Monday, April 11th, 2011
April 5, 2011
3 15.745′ N 43 20.639′ W
The Picton Castle and her crew have been slogging through the doldrums for close to a week now. The doldrums generally spread a few degrees on either side of the equator and can be characterized as an area of low pressure with high humidity, clouds, rain and squalls breaking up calm winds.
The term itself is derived from an old English word meaning dull and was most frequently used by the mariners of the time who feared they would get stuck in these equatorial latitudes. Luckily for us we have our hefty diesel engine which we can fire up if the winds continue to evade us. However what we have experienced could not, in good faith, be called an area of calm winds. To be certain there have been moments where the wind dies down to nothing more than a breath and the jibs, spanker and staysails flog in protest until we strike them. But there have been far more moments where the wind throws a mighty temper tantrum and the crew must immediately rush to take in and furl the royals and the topgallants. An engineless vessel could esily get stuck for three weeks trying to cross the doldrums.

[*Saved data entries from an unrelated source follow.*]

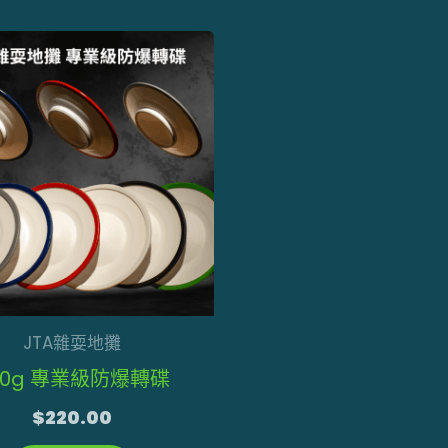
此
產
品
有
多
種
款
式。
可
在
JTA雜耍地攤
產
50g 專業級防爆轉碟
品
$
220.00
頁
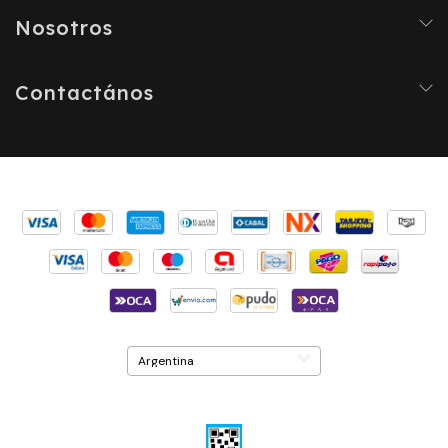
Nosotros
Contactános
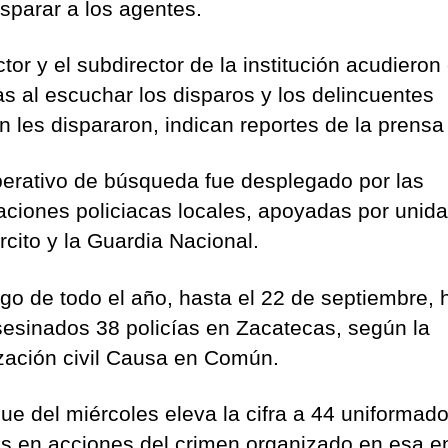
isparar a los agentes.
ctor y el subdirector de la institución acudieron
las al escuchar los disparos y los delincuentes
n les dispararon, indican reportes de la prensa 
erativo de búsqueda fue desplegado por las
aciones policiacas locales, apoyadas por unid
rcito y la Guardia Nacional.
argo de todo el año, hasta el 22 de septiembre, 
sesinados 38 policías en Zacatecas, según la
zación civil Causa en Común.
que del miércoles eleva la cifra a 44 uniformad
s en acciones del crimen organizado en esa e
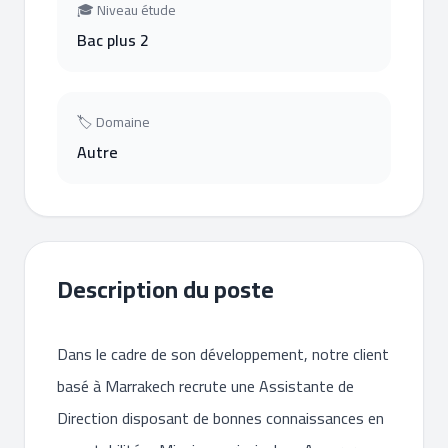
🎓 Niveau étude
Bac plus 2
🏷 Domaine
Autre
Description du poste
Dans le cadre de son développement, notre client
basé à Marrakech recrute une Assistante de
Direction disposant de bonnes connaissances en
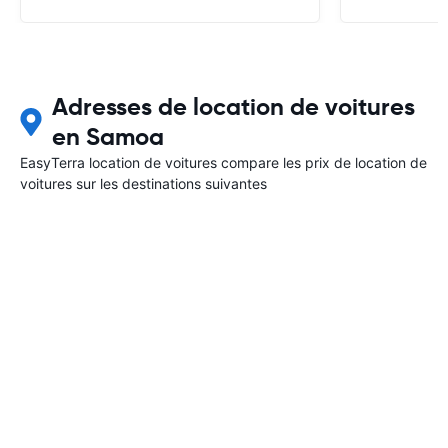
Adresses de location de voitures
en Samoa
EasyTerra location de voitures compare les prix de location de
voitures sur les destinations suivantes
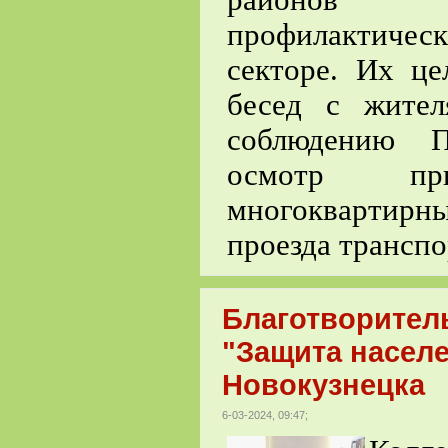
профилактиче
секторе. Их це
бесед с жите
соблюдению П
осмотр пр
многоквартирн
проезда транспо
Благотворител
"Защита населе
Новокузнецка
6-03-2024, 09:47;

For days the ship has been tossing on large white-crested seas and the horizon has appeared as a continuous line of squalls. When the rains do come, whether in short sputtering bursts or heavy prolonged showers, they quickly put an end to the majority of the projects on deck. When a squall gets close, its’ put down tools and take in flying jib, spanker and maybe the royals then up and stow! Watch your helm and maybe run her off. It is the watch officers most important job to watch out for squalls. Our crew is fast to adapt though and ship is still a hum of activity.
The sailmaking team of Joani, Taia and Tammy have set up their sails in the salon and are busy sewing grommets and seaming. The carpenter team of Jan and Niko have been working in the carpenter’s shop or in the hold. WT (Bosun) and Pania (Bosun’s Mate) have been cleaning the boats and garbage cans and scrubbing the decks –the rain greatly aiding their efforts. Chris, Fred and Cody are, of course, safe from the squalls painting and maintaining in the warmth of the engine room. Many of the daymen, including Nadja, Meredith, Brad and Shawn have been reassigned to watches for the time being, to augment the numbers to make for snappy sail-handling.
Our deck maintenance class has been put on hold – varnishing and painting best kept for a time of somewhat prolonged dry weather. However we all did have a chance, over the past couple of weeks, to take the charthouse and navigation class. This class included a day when we discussed weather patterns. Since we entered the doldrums almost everyone has done more research to find out about the weather we now find ourselves experiencing. This is just one of the benefits of an education at sea and one that cannot be replicated in a classroom.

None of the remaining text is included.